Ayam Betina Mencari Cincin

Dongeng Philiphina 


Pada jaman dahulu, burung elang ingin menikah dengan ayam betina. Burung elang telah memberikan sebuah cincin kepada ayam betina. Cincin itu diikatkan pada sebuah tali yang digantungkan pada leher ayam betina. 

“Kau harus menjaga cincin ini baik-baik.” Pesan burung elang pada ayam betina. 

“Tentu saja aku akan menjaganya dengan baik.” Janji ayam betina. 

Setelah burung elang pergi, ayam jantan datang menemui ayam betina. 

“Cincin apa yang menggantung dilehermu?” tanya ayam jantan. 

"Ini cincin pemberian burung elang karena ia akan menikah denganku.” Jawab ayam betina. 

“Kau ini seekor ayam, seharusnya kau menikah dengan bangsa ayam juga.” 
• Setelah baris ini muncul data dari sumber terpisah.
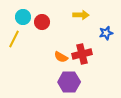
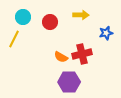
red circle: moved 8 px right
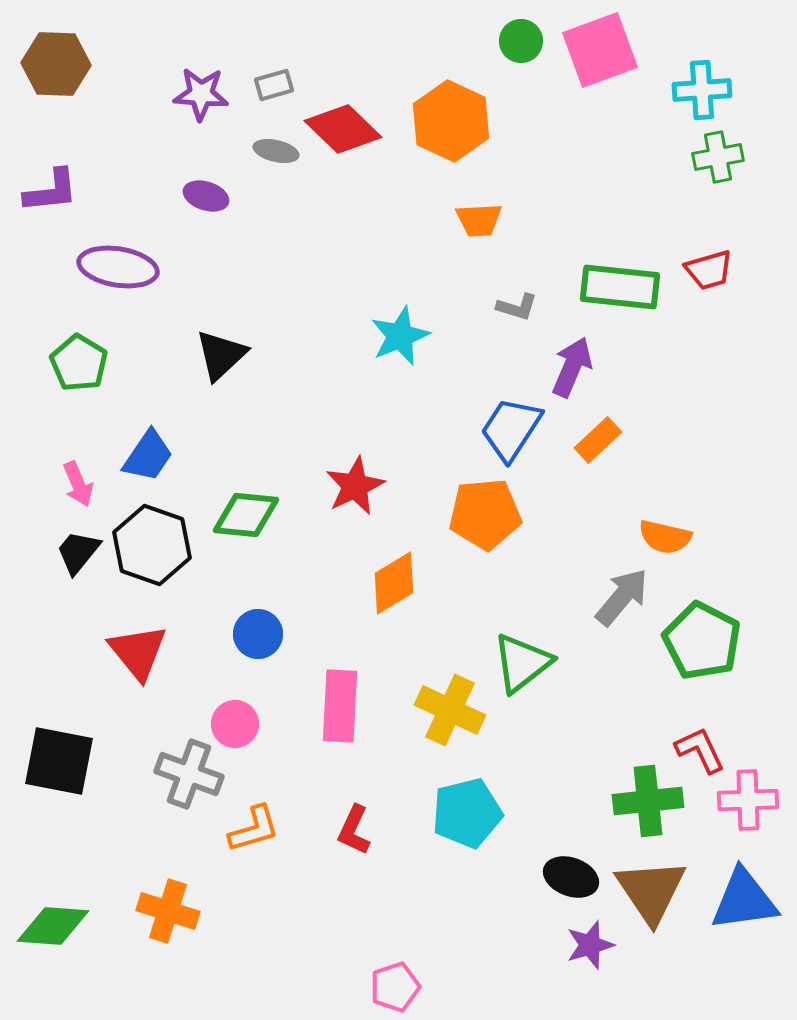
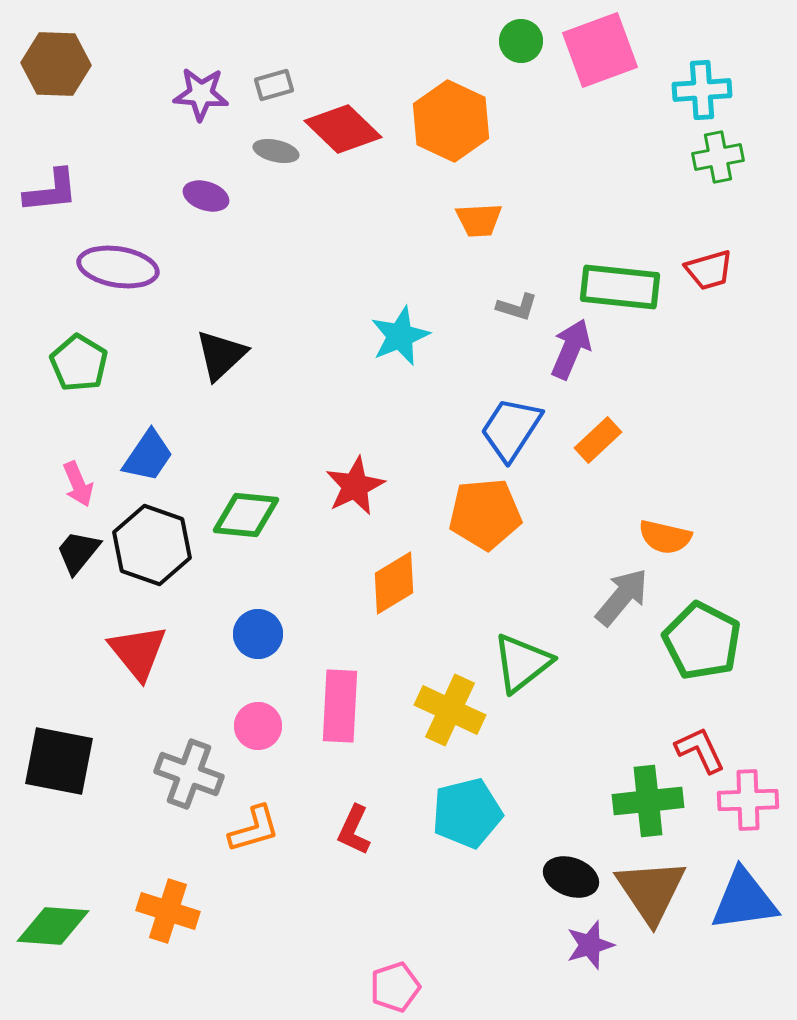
purple arrow at (572, 367): moved 1 px left, 18 px up
pink circle at (235, 724): moved 23 px right, 2 px down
Tanpa disangka, ayam jantan mengambil cincin yang tergantung pada leher ayam betina dengan cepat. Ayam jantan membuang cincin tersebut. Sementara itu ayam betina tidak bisa berbuat apa-apa. 

Keesokan harinya burung elang kembali menemui ayam betina. Ketika melihat cincin yang ia berikan tidak ada, burung elang menjadi curiga. 

“Kemana cincin pemberianku kemaren.” Tanya burung elang curiga. 

“Cincin itu terjatuh,” ayam betina mencoba berbohong. 

Namun burung elang bisa membaca raut muka ayam betina. 

“Aku tahu kau bohong.” Kata burung elang marah. 

Ayam betina tidak bisa berkata apa-apa lagi. Ia gemetar melihat kemarahan burung elang. 

“Baiklah kalau begitu. Berarti kau telah mengingkari janjimu, ayam betina. Sampai kapan pun aku tidak akan pernah memaafkanmu dan keturunanmu. Sejak saat ini kau harus tetap mencari cincin pemberianku. Dan aku akan memakan semua anak-anakmu.” 

Setelah berkata demikian, burung elang melesat terbang ke udara. Hingga sekarang ayam betina selalu saja menggaruk-garuk tanah untuk mencari cincin pemberian burung elang yang hilang.